DEA — Easterly Government Properties

Government-leased REIT. AGI Score 6/10. P/TB 0.77. 93 properties leased to US Government agencies. 8.1% dividend yield | Analysis date: 2026-03-13

Stock Price — DEA

Why are we looking at this?

AGI Score 6/10 — Physical Bottleneck. Easterly owns Class A commercial properties leased to US Government agencies through the GSA. 93 operating properties, 10.4M sq ft, average 9.5 years remaining lease term. Backed by the full faith and credit of the US Government. Trading at 0.77x book with an 8.1% dividend yield. The question: is this an undervalued infrastructure play with government-backed cash flows, or is DOGE/government downsizing a real risk?

$21.99
Stock Price
$1.14B
Market Cap
0.77x
Price / Book
$343M
Revenue
$12M
Net Income
$259M
Operating Cash Flow
$1.33B
Stockholders Equity
81.4x
P/E (GAAP, misleading)
8.13%
Dividend Yield

1. The Business

Easterly acquires, develops, and manages Class A properties for mission-critical US Government agencies. Only 55 employees — an extremely lean operation.

2. Balance Sheet

As a REIT, total assets are primarily investment properties carried at depreciated cost. Stockholders equity of $1.33B backs $28.60/share book value vs $21.99 market price = 23% discount to book.

Key Metrics

3. AGI Impact Analysis

AGI Score: 6/10 — Physical Bottleneck (Government)

Mission-critical agencies (FBI, DEA, VA) require secure physical facilities that cannot be virtualized. AGI may reduce some government office demand, but law enforcement, courts, and healthcare facilities need physical space. The real risk is DOGE-style government downsizing reducing headcount and space needs. Long-term leases (9.5yr avg) provide a buffer.

4. 10x Analysis (Backwards)

What price gives us 10x?

Current market cap: $1.14B. 10x = $11.4B. Not realistic for a small government REIT.

This is an income play, not a growth play. 8.1% dividend yield, well-covered. If you reinvest dividends, total return ~12-15%/yr from dividends + modest appreciation. Over 10 years, that's 3-4x.

Floor price: $16-18/share (0.55-0.65x book). With government-backed leases and 22% OCF yield, the downside is limited. The dividend would yield 10-11% at $16.

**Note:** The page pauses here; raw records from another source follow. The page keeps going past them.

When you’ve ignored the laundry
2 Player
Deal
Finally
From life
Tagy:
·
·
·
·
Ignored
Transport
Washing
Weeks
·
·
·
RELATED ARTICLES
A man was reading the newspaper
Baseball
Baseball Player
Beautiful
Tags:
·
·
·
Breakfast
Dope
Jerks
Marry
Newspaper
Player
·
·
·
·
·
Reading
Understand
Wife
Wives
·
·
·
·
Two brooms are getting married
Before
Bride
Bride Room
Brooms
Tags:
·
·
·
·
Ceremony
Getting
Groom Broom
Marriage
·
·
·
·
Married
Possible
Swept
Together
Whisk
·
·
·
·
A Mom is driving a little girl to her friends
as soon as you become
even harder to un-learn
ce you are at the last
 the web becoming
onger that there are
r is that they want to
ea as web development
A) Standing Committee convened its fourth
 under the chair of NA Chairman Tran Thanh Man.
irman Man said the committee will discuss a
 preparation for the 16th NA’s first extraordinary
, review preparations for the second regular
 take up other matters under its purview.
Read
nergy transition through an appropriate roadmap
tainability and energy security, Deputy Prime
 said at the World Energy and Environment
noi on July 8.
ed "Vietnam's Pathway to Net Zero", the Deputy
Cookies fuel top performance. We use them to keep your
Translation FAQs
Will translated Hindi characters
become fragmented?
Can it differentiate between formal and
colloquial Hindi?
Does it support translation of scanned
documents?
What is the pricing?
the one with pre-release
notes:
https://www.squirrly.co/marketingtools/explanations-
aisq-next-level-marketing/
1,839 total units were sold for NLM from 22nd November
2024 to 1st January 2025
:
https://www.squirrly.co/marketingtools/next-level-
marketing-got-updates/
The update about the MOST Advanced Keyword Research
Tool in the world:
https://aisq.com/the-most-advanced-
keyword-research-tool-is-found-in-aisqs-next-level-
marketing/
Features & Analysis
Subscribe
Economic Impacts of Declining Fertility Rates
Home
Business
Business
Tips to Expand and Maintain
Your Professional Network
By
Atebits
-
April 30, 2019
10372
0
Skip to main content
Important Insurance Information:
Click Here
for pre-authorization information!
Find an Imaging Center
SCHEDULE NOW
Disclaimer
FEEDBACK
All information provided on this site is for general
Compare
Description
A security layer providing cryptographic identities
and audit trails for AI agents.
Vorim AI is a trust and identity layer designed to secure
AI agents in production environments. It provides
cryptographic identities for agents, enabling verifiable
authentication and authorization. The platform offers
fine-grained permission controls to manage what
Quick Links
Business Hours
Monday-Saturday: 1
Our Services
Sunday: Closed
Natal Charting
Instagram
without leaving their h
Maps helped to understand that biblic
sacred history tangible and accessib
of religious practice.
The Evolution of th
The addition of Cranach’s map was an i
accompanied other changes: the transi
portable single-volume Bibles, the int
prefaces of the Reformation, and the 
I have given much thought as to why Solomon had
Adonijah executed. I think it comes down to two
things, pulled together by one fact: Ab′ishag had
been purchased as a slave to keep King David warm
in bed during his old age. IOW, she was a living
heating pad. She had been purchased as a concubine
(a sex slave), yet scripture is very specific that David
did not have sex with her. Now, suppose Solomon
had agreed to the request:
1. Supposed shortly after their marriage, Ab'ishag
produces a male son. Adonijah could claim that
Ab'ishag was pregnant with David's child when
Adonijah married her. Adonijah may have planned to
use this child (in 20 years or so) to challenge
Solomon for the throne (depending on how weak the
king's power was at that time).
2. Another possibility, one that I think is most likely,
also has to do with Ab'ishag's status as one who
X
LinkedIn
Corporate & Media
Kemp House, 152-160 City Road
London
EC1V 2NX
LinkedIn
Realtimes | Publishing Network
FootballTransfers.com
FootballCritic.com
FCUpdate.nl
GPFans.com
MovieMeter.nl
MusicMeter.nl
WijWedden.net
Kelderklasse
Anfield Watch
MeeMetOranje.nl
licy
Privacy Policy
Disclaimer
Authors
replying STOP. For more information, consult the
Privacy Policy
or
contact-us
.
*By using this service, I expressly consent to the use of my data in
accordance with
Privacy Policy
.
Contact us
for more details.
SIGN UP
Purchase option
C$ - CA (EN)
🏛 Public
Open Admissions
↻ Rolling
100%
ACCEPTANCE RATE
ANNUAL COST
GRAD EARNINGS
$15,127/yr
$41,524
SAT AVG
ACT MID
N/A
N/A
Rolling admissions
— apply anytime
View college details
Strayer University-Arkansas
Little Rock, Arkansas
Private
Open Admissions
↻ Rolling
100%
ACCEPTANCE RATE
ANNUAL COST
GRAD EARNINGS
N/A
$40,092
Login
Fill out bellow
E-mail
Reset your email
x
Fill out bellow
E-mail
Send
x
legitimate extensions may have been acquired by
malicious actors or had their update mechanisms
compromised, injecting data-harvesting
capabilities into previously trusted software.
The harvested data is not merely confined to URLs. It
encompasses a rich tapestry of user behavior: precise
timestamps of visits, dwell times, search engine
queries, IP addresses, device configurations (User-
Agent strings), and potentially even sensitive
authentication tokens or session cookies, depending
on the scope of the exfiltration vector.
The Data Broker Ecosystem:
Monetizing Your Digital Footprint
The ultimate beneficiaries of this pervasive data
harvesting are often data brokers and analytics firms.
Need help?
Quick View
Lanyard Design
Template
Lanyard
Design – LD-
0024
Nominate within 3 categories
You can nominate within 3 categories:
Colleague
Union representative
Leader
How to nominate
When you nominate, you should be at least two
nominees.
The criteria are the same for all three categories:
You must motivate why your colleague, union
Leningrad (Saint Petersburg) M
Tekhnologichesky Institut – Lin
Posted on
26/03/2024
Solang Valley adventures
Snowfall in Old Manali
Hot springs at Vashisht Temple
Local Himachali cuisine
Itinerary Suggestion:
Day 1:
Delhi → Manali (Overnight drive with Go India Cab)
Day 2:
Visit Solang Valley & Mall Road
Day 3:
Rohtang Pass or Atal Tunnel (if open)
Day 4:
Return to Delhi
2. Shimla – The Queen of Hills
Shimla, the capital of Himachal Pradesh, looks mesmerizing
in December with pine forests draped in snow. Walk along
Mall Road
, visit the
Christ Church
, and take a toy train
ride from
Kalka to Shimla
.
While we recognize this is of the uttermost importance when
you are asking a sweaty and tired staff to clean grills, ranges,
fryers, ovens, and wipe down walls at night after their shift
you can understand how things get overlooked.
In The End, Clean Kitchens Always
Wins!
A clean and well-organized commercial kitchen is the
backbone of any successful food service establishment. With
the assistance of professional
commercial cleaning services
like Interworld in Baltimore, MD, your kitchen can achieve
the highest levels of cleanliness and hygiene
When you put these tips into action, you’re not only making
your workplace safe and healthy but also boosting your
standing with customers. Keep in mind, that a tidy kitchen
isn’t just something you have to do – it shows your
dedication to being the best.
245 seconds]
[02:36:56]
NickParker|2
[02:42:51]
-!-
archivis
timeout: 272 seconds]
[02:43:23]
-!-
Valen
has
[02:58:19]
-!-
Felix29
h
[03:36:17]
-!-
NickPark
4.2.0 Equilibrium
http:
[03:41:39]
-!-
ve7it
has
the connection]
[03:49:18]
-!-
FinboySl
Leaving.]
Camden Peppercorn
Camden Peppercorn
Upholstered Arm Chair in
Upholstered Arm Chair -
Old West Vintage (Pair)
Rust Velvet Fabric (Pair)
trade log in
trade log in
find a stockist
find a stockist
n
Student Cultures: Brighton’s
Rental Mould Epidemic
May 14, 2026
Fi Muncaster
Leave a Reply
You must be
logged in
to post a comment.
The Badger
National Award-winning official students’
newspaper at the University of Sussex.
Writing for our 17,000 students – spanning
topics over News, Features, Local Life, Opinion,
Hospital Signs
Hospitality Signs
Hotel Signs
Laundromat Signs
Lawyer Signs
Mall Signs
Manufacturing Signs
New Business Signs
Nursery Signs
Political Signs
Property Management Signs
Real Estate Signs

Entry zone: Below $18 this becomes very attractive on a risk-adjusted income basis.

5. Key Risks

6. Initial Assessment

Summary — WATCHLIST (Income Play)

DEA is a high-quality income vehicle. Government-backed leases, 8.1% yield, 22% OCF yield, 0.77x book. The DOGE/downsizing fear is real but likely overblown for mission-critical agencies (FBI, DEA can't work from home).

Not a 10x. A 3-4x total return over 10 years with high current income. Compelling below $18/share.

Floor price: $16-18. At that level, dividend yield exceeds 10% with government credit backing.

Data sources: SEC EDGAR XBRL, yfinance, 10-K filing, AGI scoring model. Analysis date: 2026-03-13.